Banyak serangan iman yang menyatakan bahwa Tritunggal bukanlah ajaran Alkitab. Memang kata Tritunggal tidak ada dalam Alkitab, tetapi Alkitab berulang kali menyatakan konsep ini (mis. Rm. 8:11; 1Kor. 12:4-6; 2Kor. 13:14; Gal. 4:6; Ef. 4:4-6; 2Tes. 2:13). Kemudian, formula baptisan yang benar juga sebaiknya ‘dalam nama Bapa, Anak, dan Roh Kudus.’ Ada sebagian gereja yang tidak memakai formula ini (misalnya, hanya mencantumkan ‘Tuhan Yesus’) dan ini tidak selaras dengan apa yang diajarkan Alkitab.
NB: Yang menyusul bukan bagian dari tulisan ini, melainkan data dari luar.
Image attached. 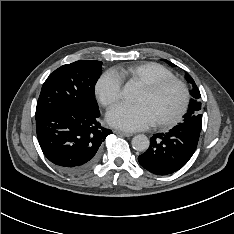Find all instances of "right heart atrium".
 Segmentation results:
<instances>
[{
    "instance_id": "d8ad5b80",
    "label": "right heart atrium",
    "mask_w": 234,
    "mask_h": 234,
    "mask_svg": "<svg viewBox=\"0 0 234 234\" xmlns=\"http://www.w3.org/2000/svg\"><path fill=\"white\" fill-rule=\"evenodd\" d=\"M94 91L103 106H112L121 98L122 81L113 71L107 70L98 77Z\"/></svg>"
}]
</instances>
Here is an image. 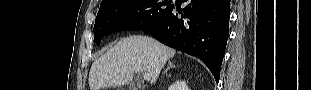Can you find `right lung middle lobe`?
Wrapping results in <instances>:
<instances>
[{
    "label": "right lung middle lobe",
    "mask_w": 311,
    "mask_h": 90,
    "mask_svg": "<svg viewBox=\"0 0 311 90\" xmlns=\"http://www.w3.org/2000/svg\"><path fill=\"white\" fill-rule=\"evenodd\" d=\"M172 7L170 2L159 0H106L100 4L94 25V40L113 32L140 30L162 19Z\"/></svg>",
    "instance_id": "obj_1"
}]
</instances>
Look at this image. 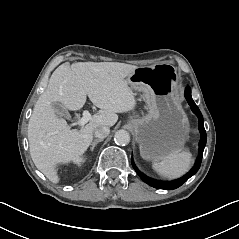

- Pernyataan Tuhan Yesus bahwa Dia menerima segala kuasa (ay. 18) terkait dengan penggenapan nubuat pemberian kuasa dan kemuliaan pada Anak Manusia dalam Daniel 7:13-14. Tidak ada kuasa lain yang melebihi kuasa yang dimiliki Kristus, yang sering menyatakan diri-Nya sebagai Anak Manusia (mis. Mat. 10:23; 16:28). Kemudian, bandingkan juga frasa ‘segala bangsa’ yang ada dalam Daniel 7:14 dengan Matius 28:19. Hal ini menegaskan keilahian Kristus karena di dalam Perjanjian Lama hanya Allah yang memiliki kuasa seperti ini.
Banyak orang yang enggan, takut-takut, atau bahkan malu untuk mengabarkan Injil. Padahal, perintah ini merupakan kehendak Kristus, yang telah menyerahkan nyawa-Nya bagi kita. Selain itu, segala kuasa yang dimiliki-Nya hendaknya menguatkan kita untuk tidak ragu menghadapi segala tantangan.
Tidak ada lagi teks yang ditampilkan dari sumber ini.